------ Data to examine

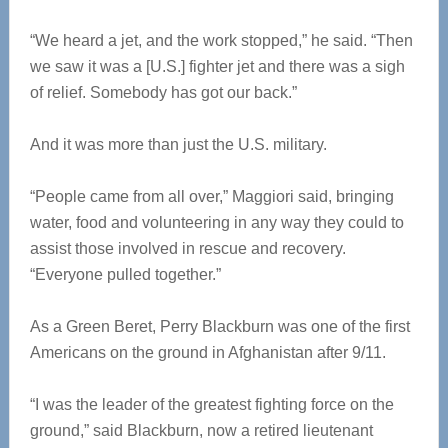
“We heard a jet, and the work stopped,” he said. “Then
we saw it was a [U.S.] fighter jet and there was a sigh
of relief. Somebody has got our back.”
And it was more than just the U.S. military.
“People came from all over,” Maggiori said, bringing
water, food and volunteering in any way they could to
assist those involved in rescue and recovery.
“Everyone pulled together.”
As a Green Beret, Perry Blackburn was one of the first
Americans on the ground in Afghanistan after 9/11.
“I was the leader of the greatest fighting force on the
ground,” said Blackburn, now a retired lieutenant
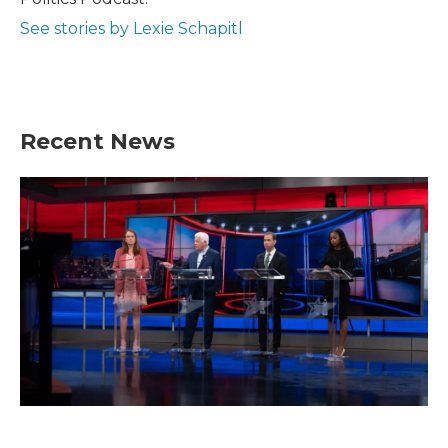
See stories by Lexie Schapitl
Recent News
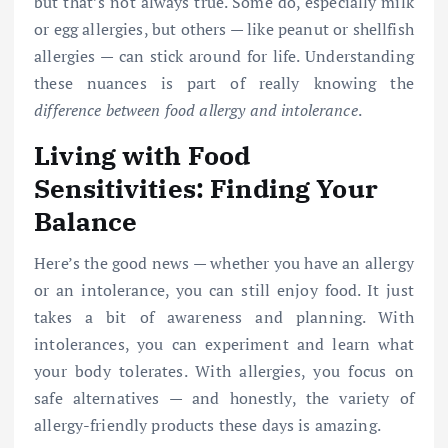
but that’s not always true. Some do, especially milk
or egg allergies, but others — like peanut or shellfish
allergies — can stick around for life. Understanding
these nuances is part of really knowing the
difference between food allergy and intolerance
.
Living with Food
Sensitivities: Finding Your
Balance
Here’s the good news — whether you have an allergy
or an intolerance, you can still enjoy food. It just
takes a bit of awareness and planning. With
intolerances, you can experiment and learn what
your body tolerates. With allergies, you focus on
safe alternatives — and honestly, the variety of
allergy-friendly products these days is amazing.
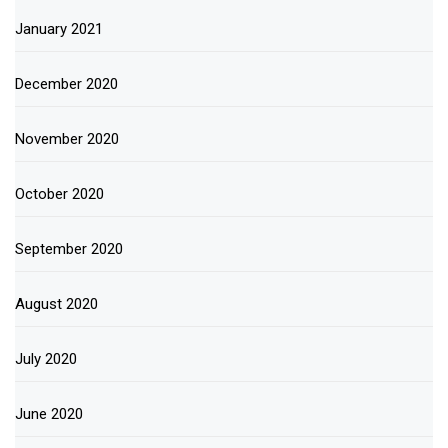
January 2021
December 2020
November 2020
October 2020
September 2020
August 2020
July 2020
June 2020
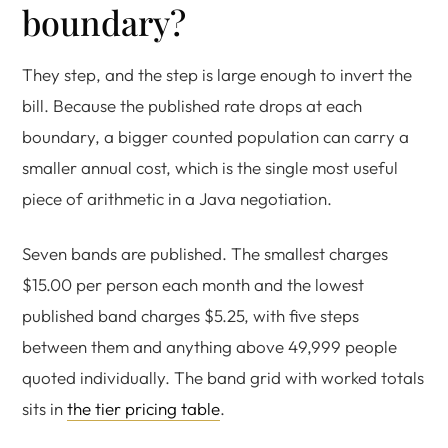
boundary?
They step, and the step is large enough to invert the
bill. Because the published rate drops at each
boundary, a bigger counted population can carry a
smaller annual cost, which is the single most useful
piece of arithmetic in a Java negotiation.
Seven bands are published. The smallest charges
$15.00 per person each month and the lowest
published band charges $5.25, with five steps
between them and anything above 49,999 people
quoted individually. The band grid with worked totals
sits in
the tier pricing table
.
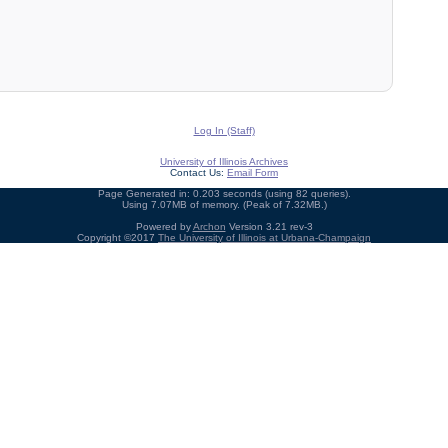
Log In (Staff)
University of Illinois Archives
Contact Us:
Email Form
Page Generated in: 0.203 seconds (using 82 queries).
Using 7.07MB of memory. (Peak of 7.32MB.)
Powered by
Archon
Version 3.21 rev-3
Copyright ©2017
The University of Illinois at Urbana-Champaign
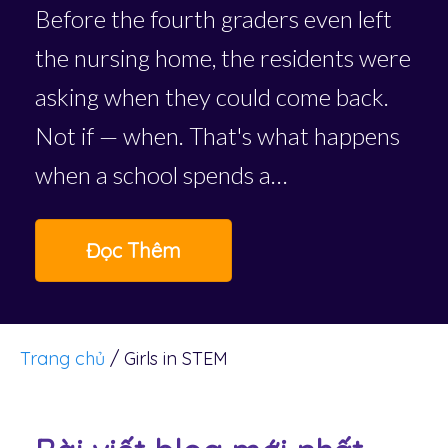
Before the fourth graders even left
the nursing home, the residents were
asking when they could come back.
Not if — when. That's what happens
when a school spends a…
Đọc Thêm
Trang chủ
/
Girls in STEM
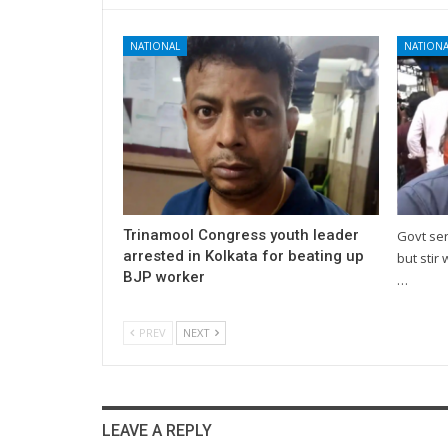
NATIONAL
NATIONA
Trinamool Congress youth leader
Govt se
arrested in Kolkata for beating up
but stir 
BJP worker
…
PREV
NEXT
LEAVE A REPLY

------------

What the task requires: All of the material above should be reproduced exactly, except the pictures.

Output:
“We heard a jet, and the work stopped,” he said. “Then
we saw it was a [U.S.] fighter jet and there was a sigh
of relief. Somebody has got our back.”
And it was more than just the U.S. military.
“People came from all over,” Maggiori said, bringing
water, food and volunteering in any way they could to
assist those involved in rescue and recovery.
“Everyone pulled together.”
As a Green Beret, Perry Blackburn was one of the first
Americans on the ground in Afghanistan after 9/11.
“I was the leader of the greatest fighting force on the
ground,” said Blackburn, now a retired lieutenant
See stories by Lexie Schapitl
Recent News
but that’s not always true. Some do, especially milk
or egg allergies, but others — like peanut or shellfish
allergies — can stick around for life. Understanding
these nuances is part of really knowing the
difference between food allergy and intolerance
.
Living with Food
Sensitivities: Finding Your
Balance
Here’s the good news — whether you have an allergy
or an intolerance, you can still enjoy food. It just
takes a bit of awareness and planning. With
intolerances, you can experiment and learn what
your body tolerates. With allergies, you focus on
safe alternatives — and honestly, the variety of
allergy-friendly products these days is amazing.
January 2021
December 2020
November 2020
October 2020
September 2020
August 2020
July 2020
June 2020
boundary?
They step, and the step is large enough to invert the
bill. Because the published rate drops at each
boundary, a bigger counted population can carry a
smaller annual cost, which is the single most useful
piece of arithmetic in a Java negotiation.
Seven bands are published. The smallest charges
$15.00 per person each month and the lowest
published band charges $5.25, with five steps
between them and anything above 49,999 people
quoted individually. The band grid with worked totals
sits in
the tier pricing table
.
Log In (Staff)
University of Illinois Archives
Contact Us:
Email Form
Page Generated in: 0.203 seconds (using 82 queries).
Using 7.07MB of memory. (Peak of 7.32MB.)
Powered by
Archon
Version 3.21 rev-3
Copyright ©2017
The University of Illinois at Urbana-Champaign
Before the fourth graders even left
the nursing home, the residents were
asking when they could come back.
Not if — when. That's what happens
when a school spends a…
Đọc Thêm
Trang chủ
/
Girls in STEM
NATIONAL
NATIONA
Trinamool Congress youth leader
Govt se
arrested in Kolkata for beating up
but stir 
BJP worker
…
PREV
NEXT
LEAVE A REPLY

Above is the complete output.